In each experiment, the authors vary the size of the model in terms of its depth (2–24 layers) and width (hidden size 128–2024).

Deeper models achieve better performance faster [Source]

The main results are that larger models:

1 are more sample-efficient: they obtain better results (lower perplexity on the language modelling task, and higher BLEU score on the translation task) after fewer gradient steps; and

2 even after adjusting for wall-clock time, larger models train faster. That is, the decrease in training time more than offsets the increase in computational overhead from increasing model size.

Wider models achieve better performance faster [Source]

Larger models compress better

Not only do larger model train faster, they also predict faster. This is because they are more compressible, so you can trim them to the same inference cost as small models while achieving higher accuracy.

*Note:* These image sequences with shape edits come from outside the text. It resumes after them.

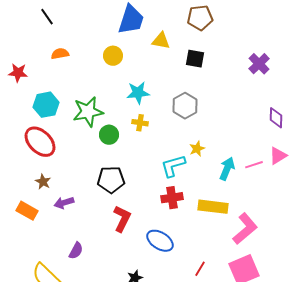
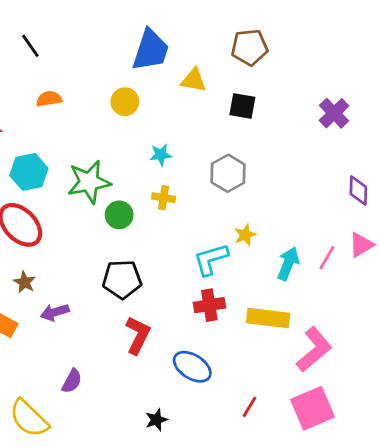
cyan star: (138, 93) -> (161, 155), size x0.7
pink line: (254, 165) -> (327, 258), turned -42

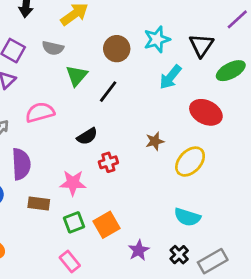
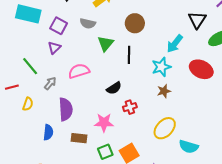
cyan star: (157, 39) -> (161, 67), moved
black line: (108, 92) -> (129, 55), turned -36
yellow ellipse: (190, 162) -> (165, 128), moved

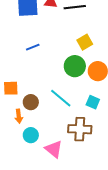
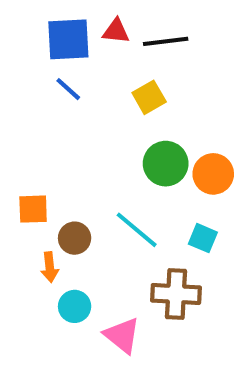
yellow square: (85, 42) -> (149, 97), moved
blue line: (33, 47) -> (68, 89), moved, turned 64

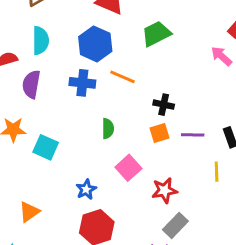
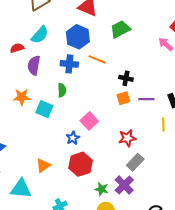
cyan semicircle: (40, 41) -> (40, 35), turned 42
green semicircle: (108, 129) -> (62, 90), moved
pink square: (128, 168) -> (89, 121), moved
orange triangle: (29, 212) -> (43, 165), moved

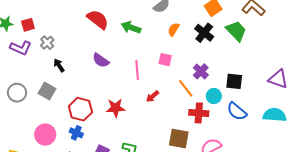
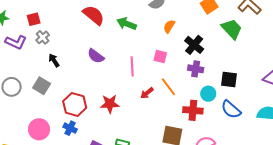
red square: (28, 25) -> (34, 19), moved
black cross: (204, 33) -> (194, 45), moved
purple cross: (201, 71) -> (196, 69), turned -35
orange line: (186, 88) -> (168, 87), moved

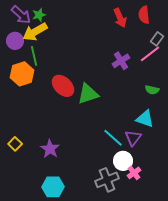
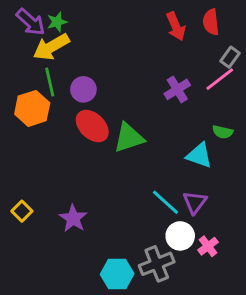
purple circle: (15, 41) -> (83, 89), moved
cyan triangle: (145, 119) -> (199, 155), moved
pink cross: (134, 173) -> (208, 246), moved
cyan hexagon: (53, 187) -> (117, 274), moved

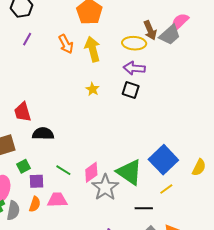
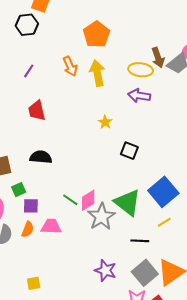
purple line: (27, 39) -> (29, 71), moved
yellow star: (93, 89) -> (105, 122), moved
black square: (131, 90) -> (129, 151), moved
red trapezoid: (23, 112) -> (37, 111), moved
green line: (63, 170) -> (70, 200), moved

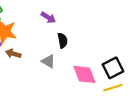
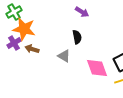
purple arrow: (48, 17) -> (82, 12), moved

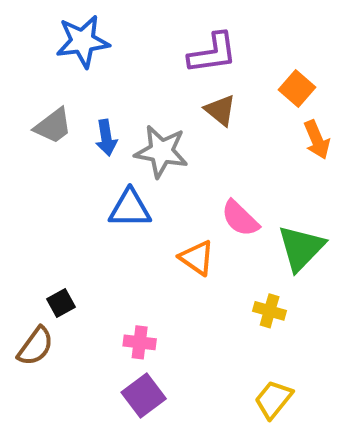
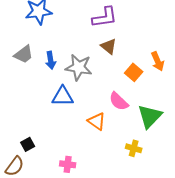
orange square: (297, 89) -> (134, 72), moved

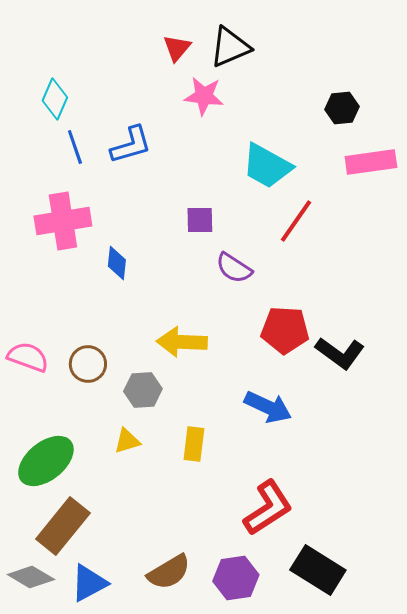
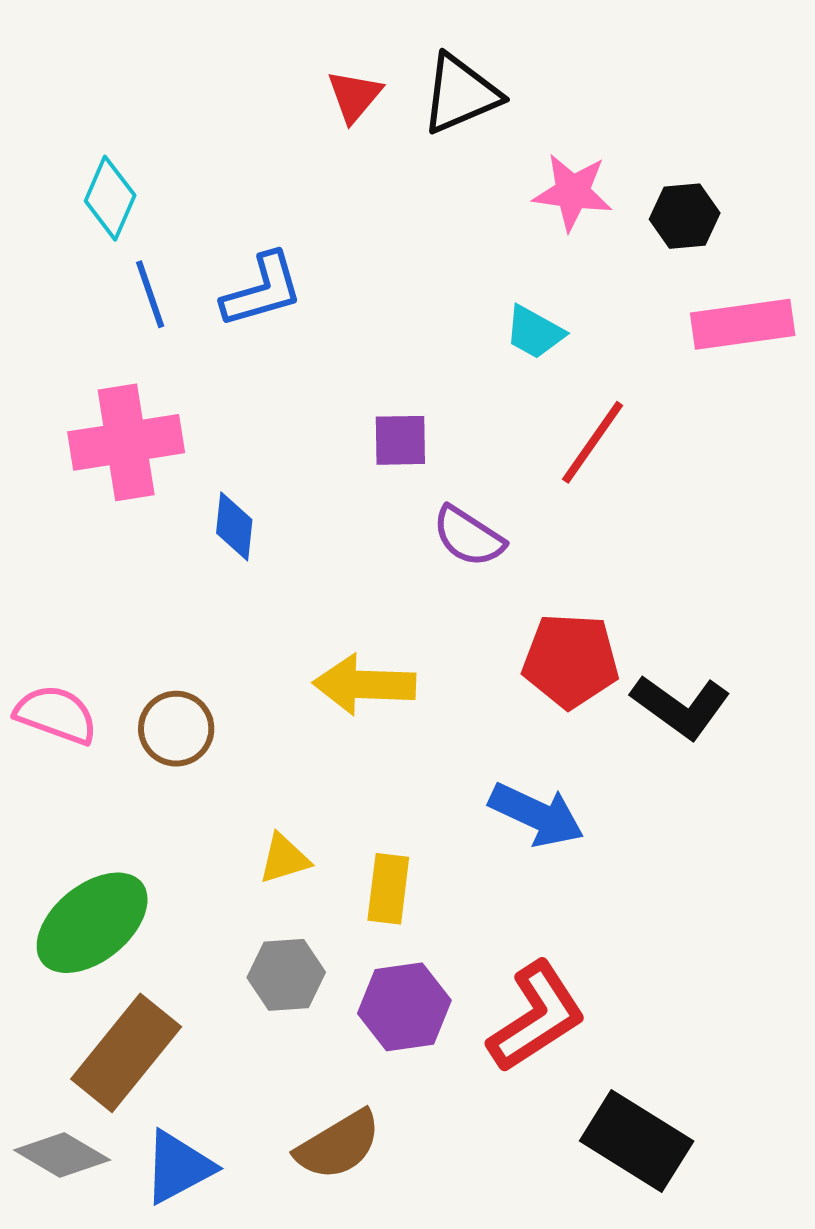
pink star: (204, 96) -> (573, 192), moved
cyan trapezoid: (267, 166) -> (535, 332), size x0.6
gray hexagon: (143, 390) -> (286, 975), moved
yellow triangle: (127, 441) -> (284, 859), moved
purple hexagon: (236, 578) -> (404, 1007), moved

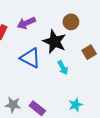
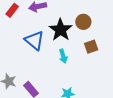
brown circle: (71, 22) -> (83, 22), moved

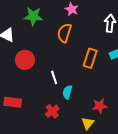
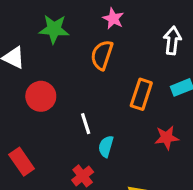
red rectangle: (13, 102) -> (22, 162), turned 48
red star: (100, 106) -> (167, 138), moved

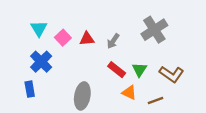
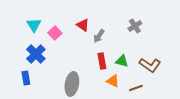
gray cross: (154, 30) -> (135, 26), size x0.6
red triangle: (87, 39) -> (83, 25), moved, turned 40
red rectangle: (117, 70) -> (102, 61), turned 42
green triangle: (139, 70) -> (122, 61), turned -48

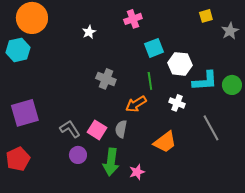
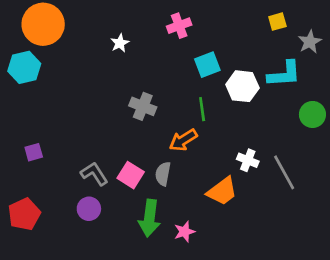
cyan L-shape: (205, 81) -> (284, 74), moved
white cross: (177, 103) -> (248, 160), moved
purple square: (25, 113) -> (34, 152), size x0.5
purple circle: (78, 155) -> (89, 209), moved

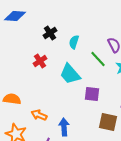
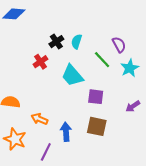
black cross: (50, 33) -> (56, 42), moved
brown square: (108, 122) -> (97, 126), moved

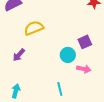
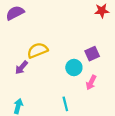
yellow semicircle: (34, 28) -> (37, 50), moved
pink arrow: (84, 69) -> (91, 83), turned 104

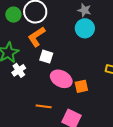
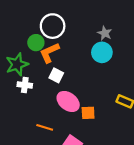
green circle: (13, 15) -> (36, 43), moved
white cross: (19, 70) -> (25, 85), turned 32

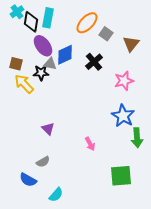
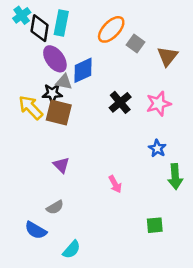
black cross: (94, 62) -> (120, 102), moved
brown square: (16, 64) -> (59, 113), moved, size x1.5
blue star: (123, 116) -> (157, 148), size x0.6
green square: (121, 176) -> (155, 225), size x0.6

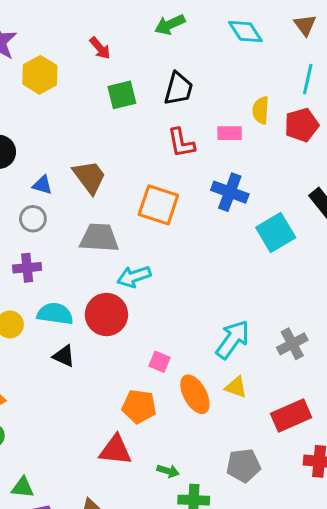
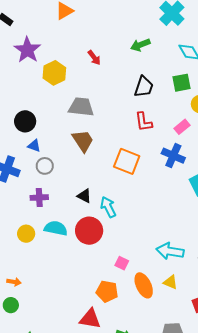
green square: (122, 95) -> (182, 83), moved
pink rectangle: (230, 133) -> (182, 127), moved, turned -42
blue triangle: (42, 185) -> (34, 146), moved
gray trapezoid: (99, 238) -> (81, 107), moved
cyan arrow: (134, 277) -> (108, 207), turned 80
cyan arrow: (233, 339) -> (170, 251), turned -120
black triangle: (64, 356) -> (84, 196), moved

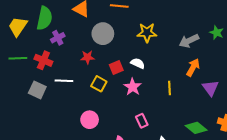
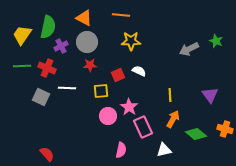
yellow star: (147, 33) -> (131, 41), moved
gray circle: (103, 34) -> (87, 42), moved
orange arrow: (193, 67) -> (173, 119), moved
yellow square: (99, 84) -> (101, 91), turned -35
pink star: (133, 87) -> (129, 107), moved
pink circle: (90, 120) -> (108, 116), moved
pink rectangle: (142, 121) -> (143, 127), size x1.5

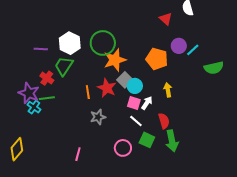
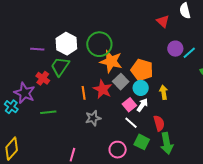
orange pentagon: (157, 59) -> (142, 70), moved
orange star: (115, 60) -> (111, 61), turned 30
cyan circle: (135, 86) -> (141, 88), moved
green line: (47, 98) -> (48, 112), moved
pink square: (134, 103) -> (129, 105), turned 32
cyan cross: (34, 107) -> (11, 107), moved

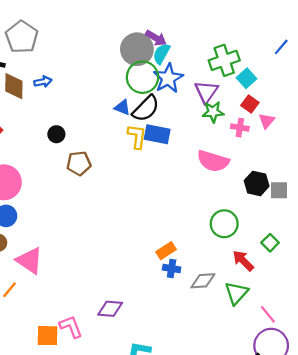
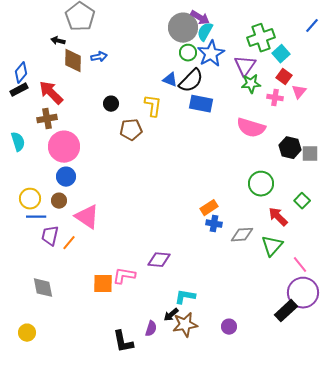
green circle: (143, 77) -> (188, 53), size x0.6
yellow L-shape: (137, 136) -> (153, 106), moved
pink L-shape: (71, 327) -> (124, 276), turned -60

To arrive at this result, the authors compress their models in 2 ways:

Quantization: they store the parameters at different precision formats (down to 4-bits) to save on computation time and memory footprint; and
Pruning: they iteratively zero out 15% of the lowest magnitude parameters and then finetune again in order to reduce the number of operations and memory footprint (as weight matrices are now sparse).

The authors find that:

1with both compression methods, larger models provide the better accuracy-efficiency trade off: the drop in accuracy when compressed is lower than for smaller models; and

2both compression methods can be carried out with little additional computational overhead.

Larger models generally achieve better accuracy at any level of compression [Source]

When and why do we achieve these results?

While there is extensive literature about why bigger models obtain higher test accuracy, less research has been directed towards if and why they also converge faster. The authors offer some explanations for why this might be the case:

1These results hold on large datasets (where overfitting is less of an issue). Empirically, larger models decrease the training error faster. And since for large datasets the generalization gap (difference between train and test error) is less of an issue, larger models also decrease the test error faster. The authors note that

“the challenge in the MLM task is not overfitting, but instead, it is fitting the data — even 8 billion parameter models do not overfit to large pretraining corpora”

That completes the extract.